The correct answer is option 1) i.e. 8 ∶ 1

CONCEPT:

• The electric field is defined as the electric force per unit charge
•  A stationary charge q placed in an electric field intensity of E will experience an electrostatic force (F) given by

F = qE

• If a particle of mass m accelerates, from Newton's second law we know that the force experienced by this particle, F = ma
• For a charged particle the force experienced, F = qE

Therefore, qE = ma

⇒ Acceleration, a = qE/m

• Kinetic energy is the energy possessed by a moving object.

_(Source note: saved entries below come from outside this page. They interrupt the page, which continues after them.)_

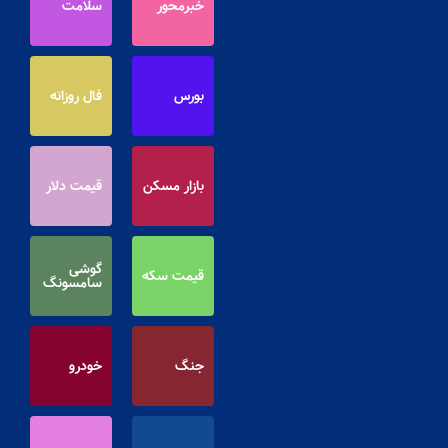
خبرمحور
سلامت
بورس
فال روزانه
بازار مسکن
قیمت دلار
گوشی
قیمت سکه
سامسونگ
جنگ
خودرو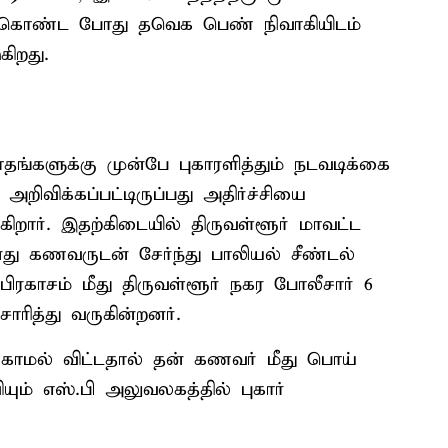
து கொண்ட போது தவெக பெண் நிவாகியிடம்
கிறது.
தங்களுக்கு முன்பே புகாரளித்தும் நடவடிக்கை
றிவிக்கப்பட்டிருப்பது அதிர்ச்சியை
கிறார். இதற்கிடையில் திருவள்ளூர் மாவட்ட
ு கணவருடன் சேர்ந்து பாலியல் சீண்டல்
 பிரகாசம் மீது திருவள்ளூர் நகர போலீசார் 6
சாரித்து வருகின்றனர்.
்காமல் விட்டதால் தன் கணவர் மீது பொய்
ும் எஸ்.பி அலுவலகத்தில் புகார்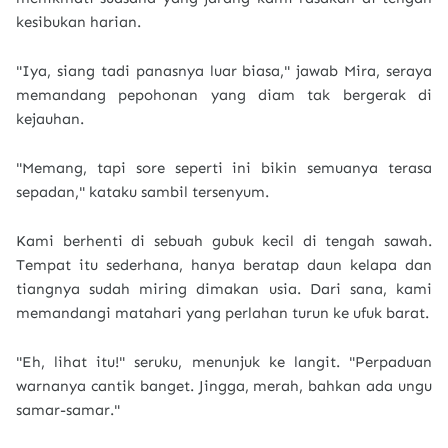
kesibukan harian.
"Iya, siang tadi panasnya luar biasa," jawab Mira, seraya
memandang pepohonan yang diam tak bergerak di
kejauhan.
"Memang, tapi sore seperti ini bikin semuanya terasa
sepadan," kataku sambil tersenyum.
Kami berhenti di sebuah gubuk kecil di tengah sawah.
Tempat itu sederhana, hanya beratap daun kelapa dan
tiangnya sudah miring dimakan usia. Dari sana, kami
memandangi matahari yang perlahan turun ke ufuk barat.
"Eh, lihat itu!" seruku, menunjuk ke langit. "Perpaduan
warnanya cantik banget. Jingga, merah, bahkan ada ungu
samar-samar."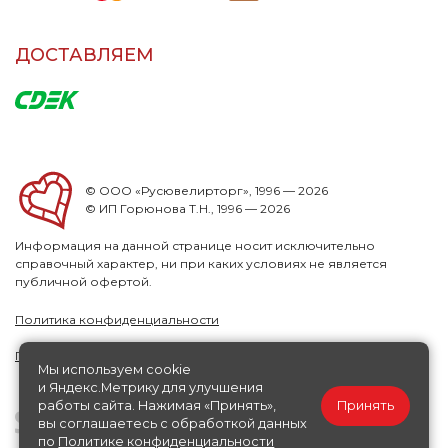
ДОСТАВЛЯЕМ
© ООО «Русювелирторг», 1996 — 2026
© ИП Горюнова Т.Н., 1996 — 2026
Информация на данной странице носит исключительно
справочный характер, ни при каких условиях не является
публичной офертой.
Политика конфиденциальности
Публичная офера
Мы используем cookie
и Яндекс.Метрику для улучшения
работы сайта. Нажимая «Принять»,
Принять
вы соглашаетесь с обработкой данных
по
Политике конфиденциальности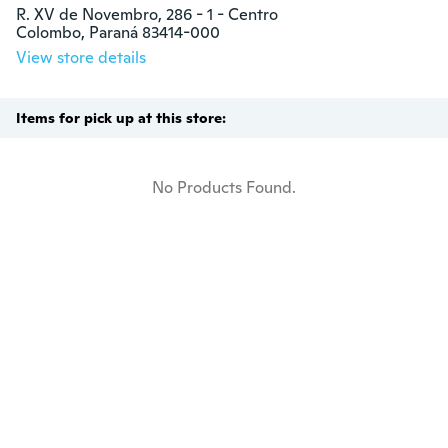
R. XV de Novembro, 286 - 1 - Centro

Colombo, Paraná 83414-000
View store details
Items for pick up at this store:
No Products Found.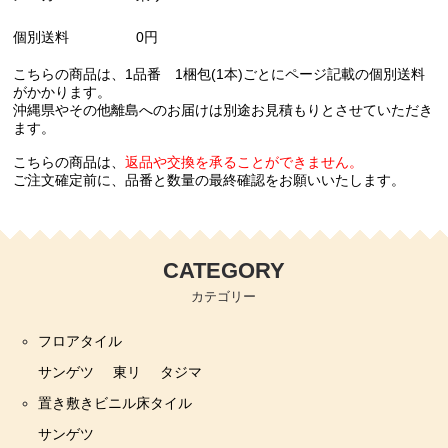
個別送料
0円
こちらの商品は、1品番 1梱包(1本)ごとにページ記載の個別送料
がかかります。
沖縄県やその他離島へのお届けは別途お見積もりとさせていただき
ます。
こちらの商品は、
返品や交換を承ることができません。
ご注文確定前に、品番と数量の最終確認をお願いいたします。
CATEGORY
カテゴリー
フロアタイル
サンゲツ
東リ
タジマ
置き敷きビニル床タイル
サンゲツ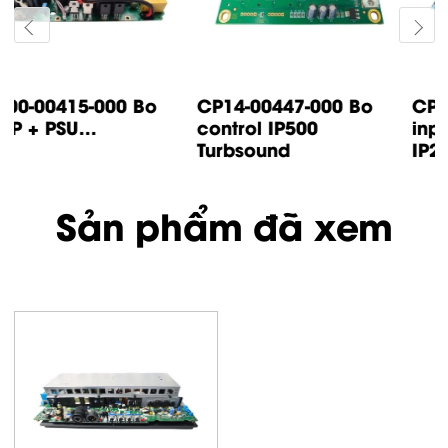
CP14-00447-000 Bo
CP05-00500-000 Bo
control IP500
input IP1000 /
Turbsound
IP2000...
Sản phẩm đã xem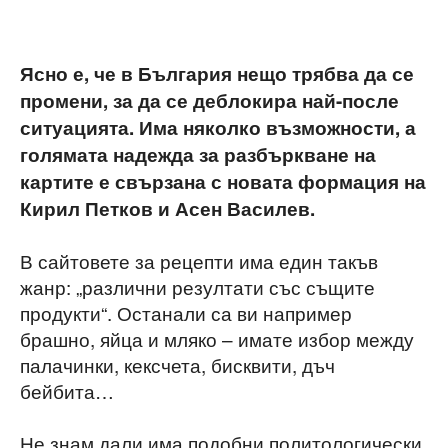
Ясно е, че в България нещо трябва да се
промени, за да се деблокира най-после
ситуацията. Има няколко възможности, а
голямата надежда за разбъркване на
картите е свързана с новата формация на
Кирил Петков и Асен Василев.
В сайтовете за рецепти има един такъв
жанр: „различни резултати със същите
продукти“. Останали са ви например
брашно, яйца и мляко – имате избор между
палачинки, кексчета, бисквити, дъч
бейбита…
Не знам дали има подобни политологически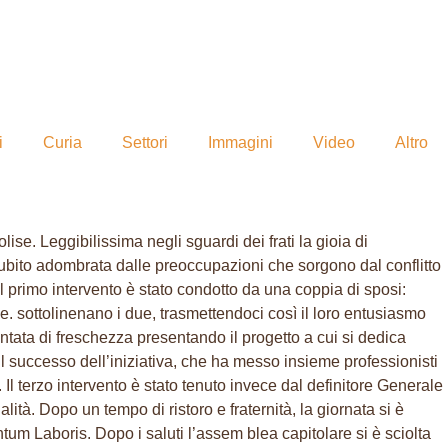
i
Curia
Settori
Immagini
Video
Altro
ise. Leggibilissima negli sguardi dei frati la gioia di
 subito adombrata dalle preoccupazioni che sorgono dal conflitto
 Il primo intervento è stato condotto da una coppia di sposi:
e. sottolinenano i due, trasmettendoci così il loro entusiasmo
ntata di freschezza presentando il progetto a cui si dedica
Il successo dell’iniziativa, che ha messo insieme professionisti
l terzo intervento è stato tenuto invece dal definitore Generale
lità. Dopo un tempo di ristoro e fraternità, la giornata si è
um Laboris. Dopo i saluti l’assem blea capitolare si è sciolta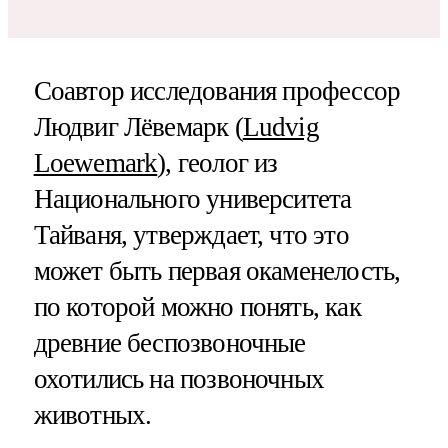
Соавтор исследования профессор
Людвиг Лёвемарк (
Ludvig
Loewemark
), геолог из
Национального университета
Тайваня, утверждает, что это
может быть первая окаменелость,
по которой можно понять, как
древние беспозвоночные
охотились на позвоночных
животных.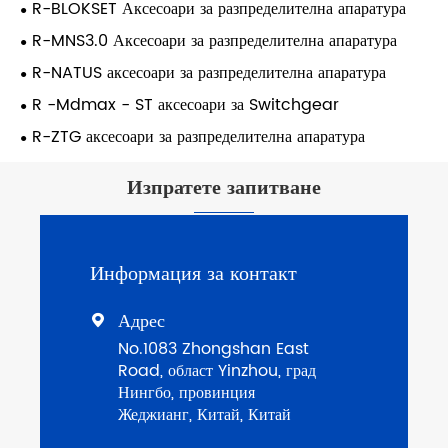
R-BLOKSET Аксесоари за разпределителна апаратура
R-MNS3.0 Аксесоари за разпределителна апаратура
R-NATUS аксесоари за разпределителна апаратура
R -Mdmax - ST аксесоари за Switchgear
R-ZTG аксесоари за разпределителна апаратура
Изпратете запитване
Информация за контакт
Адрес

No.1083 Zhongshan East
Road, област Yinzhou, град
Нингбо, провинция
Жеджианг, Китай, Китай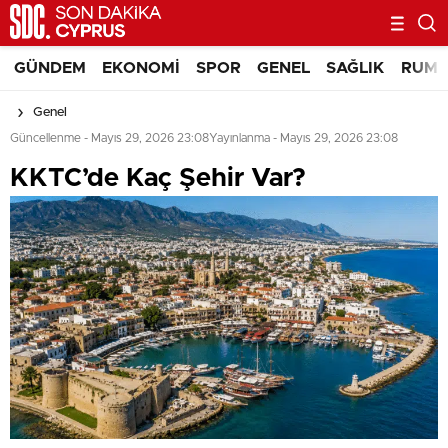
GÜNDEM
EKONOMI
SPOR
GENEL
SAĞLIK
RUM 
Genel
Güncellenme - Mayıs 29, 2026 23:08
Yayınlanma - Mayıs 29, 2026 23:08
KKTC’de Kaç Şehir Var?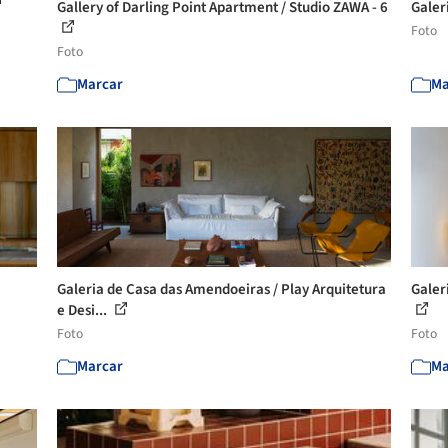
Gallery of Darling Point Apartment / Studio ZAWA - 6
Galer
Foto
Foto
Marcar
Ma
Galeria de Casa das Amendoeiras / Play Arquitetura
Galer
e Desi...
Foto
Foto
Marcar
Ma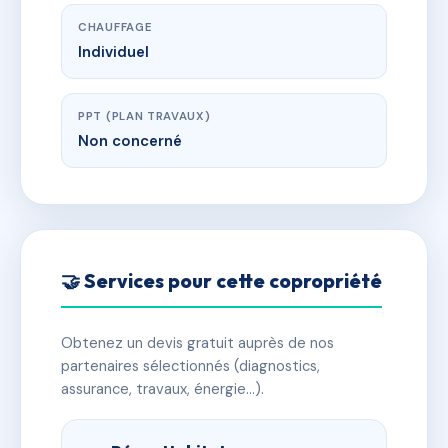
CHAUFFAGE
Individuel
PPT (PLAN TRAVAUX)
Non concerné
🤝 Services pour cette copropriété
Obtenez un devis gratuit auprès de nos
partenaires sélectionnés (diagnostics,
assurance, travaux, énergie…).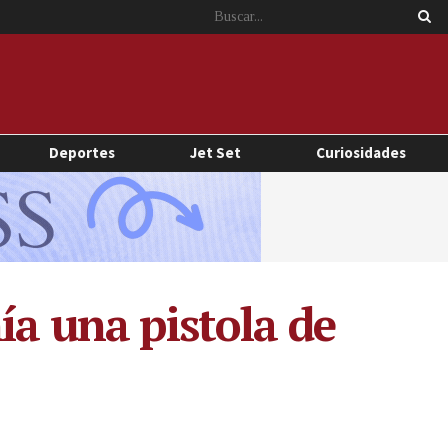
Deportes
Jet Set
Curiosidades
ía una pistola de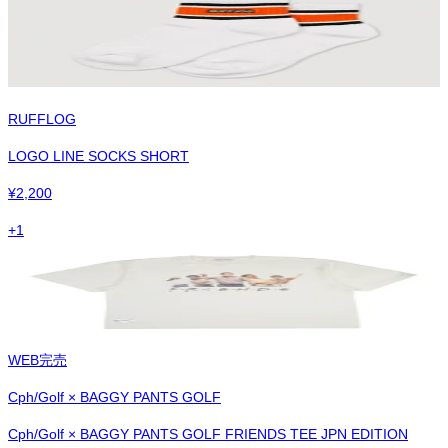
RUFFLOG
LOGO LINE SOCKS SHORT
¥
2,200
+
1
WEB完売
Cph/Golf × BAGGY PANTS GOLF
Cph/Golf × BAGGY PANTS GOLF FRIENDS TEE JPN EDITION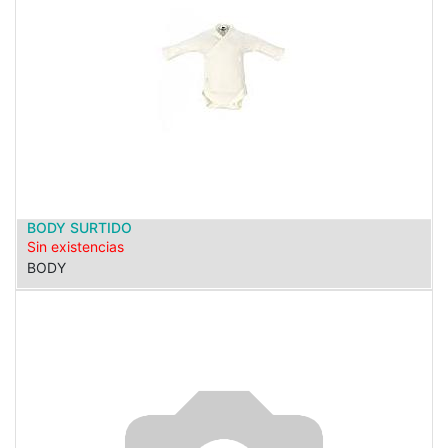
BODY SURTIDO
Sin existencias
BODY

It is given by

KE = $\frac{1}{2}$mv2

EXPLANATION:

Let the mass of two particles have mass m1 and m2 and charge q1 and q2.

m1 = m ; q1 = 2q

m2 = 2m ; q2 = q

We know that acceleration = velocity ÷ time ⇒ v = at

v1 = a1t = q1Et/m1

v2 = a2t = q2Et/m2

The kinetic energy of the particles will be as follows

KE1 = $\frac{1}{2}m_1v_1^2 = \frac{1}{2}(m)(\frac{(2q)E}{m} t)$

KE2 = $\frac{1}{2}m_2v_2^2 = \frac{1}{2}(2m)(\frac{qE}{2m} t)$

Ratio = $\frac{KE_1}{KE_2} =$$\frac{\frac{1}{2}(m)(\frac{2qE}{m} t)^2}{\frac{1}{2}(2m)(\frac{qE}{2m} t)^2} =\frac{2^2 / 1}{2/2^2} = \frac{4/1}{2/4} = \frac{16}{2} = \frac{8}{1}$

Therefore, the ratio of the kinetic energies is 8 : 1.